Prototyping a Real-time Spatial Map

Published: February 14, 2024

I recently wrapped up a milestone in my Minimap project. Here's the latest demo:

Inspiration courtesy of Total Recall and Perfect Dark

I especially enjoy these projects because they scratch an itch and I'm generally overly optimistic about how easy things will be to build. When I'm wrong, that just means I have to learn about a bunch of SDKs and APIs that are unfamiliar to me. What typically unfolds is, soon thereafter, I have a client that wants something built using those newly-explored technologies. After shipping the client's product, I chase another "I wonder if I can build that" concept and the cycle continues.

I learnt about the technologies required to build things like Minimap, but I learnt a lot more along the way. Here are the highlights of what I gathered while pursuing every dead end possible and duct taping RealityKit, ARKit, SwiftUI, Combine, Metal, RoomPlan, SwiftData, Multipeer Connectivity, RealityKit Postprocessing, VideoToolbox, and DrawableQueue together into the Minimap prototype.

Spatial Computing Multiplayer Woes

The way Minimap presently works is by utilizing a network of cameras. For the demo above, an iPhone 14 Pro was on the far side of the wall sending person segmented camera frames in real-time to the iPhone 15 Pro recording on the near side of the wall. This example network of devices has one streaming camera – but ideally there would be several streaming cameras mapping out a place more thoroughly than a single camera's field of view can cover.

After much finagling, I settled on using Multipeer Connectivity as RealityKit's SynchronizationService. It was not easy. It was not predictable. I've spent many hours over the past few weeks waving two iPhones, one in each hand, desperately willing them to wirelessly connect to one other as fast as possible so I could test whatever I was actually trying to test.

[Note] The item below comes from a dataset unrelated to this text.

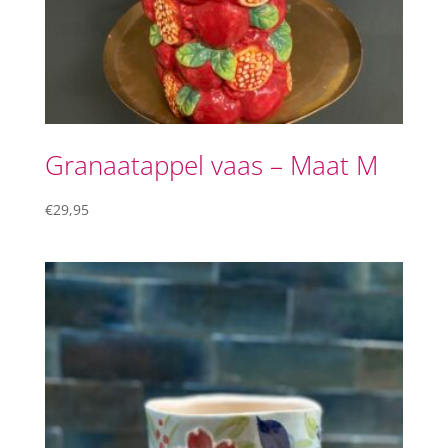
Granaatappel vaas – Maat M
€
29,95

Now, the first time local devices "automatically" connect to one another: it does feel like magic. Things are just happening! The issue is sometimes the devices connect in a couple seconds. Other times they never connect. Other times they randomly disconnect. I convinced myself there was an ideal, arcane process that would ensure reliable connection within ~25 seconds – and later found that process was based on faulty assumptions. My favorite part was when I wasted several days trying to buffer the streamed frames and generally troubleshoot bursty video playback when what actually fixed the issue was to turn off the wifi on my devices and let Bluetooth handle the Multipeer Connectivity session. Of course! That makes sense!

Here's the thing: My naive understanding is that, under the hood, AirPods (probably my favorite product of the past decade) use Multipeer Connectivity for knowing when to connect, what to connect to, when to transfer to another device, etc. I think the AirPods experience is magnificent – the wireless experience was buggy the first few years, but it's steadily improved and I've loved it every step of the way.

So there's a 95% chance the problem is me. I'm unfamiliar with the esoteric incantations necessary to build an excellent multiplayer/multi-device experience using Multipeer Connectivity because I haven't used it that much.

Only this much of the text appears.